International financial authorities are intensifying their supervision of the world’s insurance companies amid rising concern that insurers could be involved in money laundering.

Financial authorities in the U.S. and Europe in recent years have become more demanding towards banks that fail to monitor transactions to protect them against potential money-laundering.
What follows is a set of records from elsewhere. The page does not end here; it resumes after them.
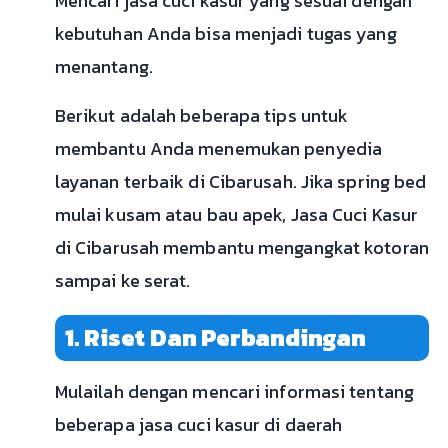
Mencari jasa cuci kasur yang sesuai dengan
kebutuhan Anda bisa menjadi tugas yang
menantang.
Berikut adalah beberapa tips untuk
membantu Anda menemukan penyedia
layanan terbaik di Cibarusah. Jika spring bed
mulai kusam atau bau apek, Jasa Cuci Kasur
di Cibarusah membantu mengangkat kotoran
sampai ke serat.
1. Riset Dan Perbandingan
Mulailah dengan mencari informasi tentang
beberapa jasa cuci kasur di daerah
Now, they are focused on the insurance sector that can also be used to launder criminal profits.

"Banking establishments were the first to be subjected to tight and regular controls, [but now] money launderers have broadened their activity to the rest of the financial-services industry" including insurers, said Jean-Louis Fort, president of the 31-nation body charged with overseeing attempts to stop money related to drugs, prostitution or terrorism flowing through the world’s financial system.
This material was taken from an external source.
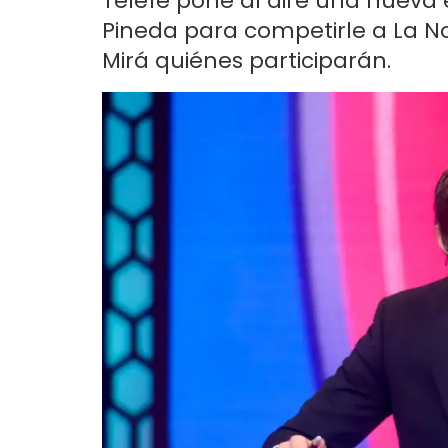
Telefe pone al aire una nueva 
Pineda para competirle a La N
Mirá quiénes participarán.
The Paris-based Financial Action Task Force, together with the U.S. Treasury Department’s Financial Crimes Enforcement Network, France’s Tracfin, and the U.K.’s National Criminal Intelligence Service is working on a report, to be issued in mid-June, intended to determine the extent to which criminals and terrorists use the world’s insurance companies to process their money, he said.

With respect to money-laundering control, the French insurance commission earlier this month imposed a €300,000 ($390,840) fine on French life insurer Federation Continentale, a subsidiary of Italy’s Generali SpA. "This is a signal that we are stepping up the fight," said Benoit Courmont, a spokesman for the regulatory body known by its French acronym Ccamip.

Federation Continentale was not indicted of any specific case of money-laundering, but in September 2003 spot checks by the investigators showed that the insurer had failed to complete the necessary identity clearance from people depositing sums of more than €150,000.

A statement issued by Federation Continentale acknowledged the fine imposed by the Ccamip and noted that since September 2003 the company has tightened controls. Federation Continentale officials refused to comment further on the case. A Generali spokesman said that the case emphasized the importance of insurers’ strengthening oversight of their distribution networks.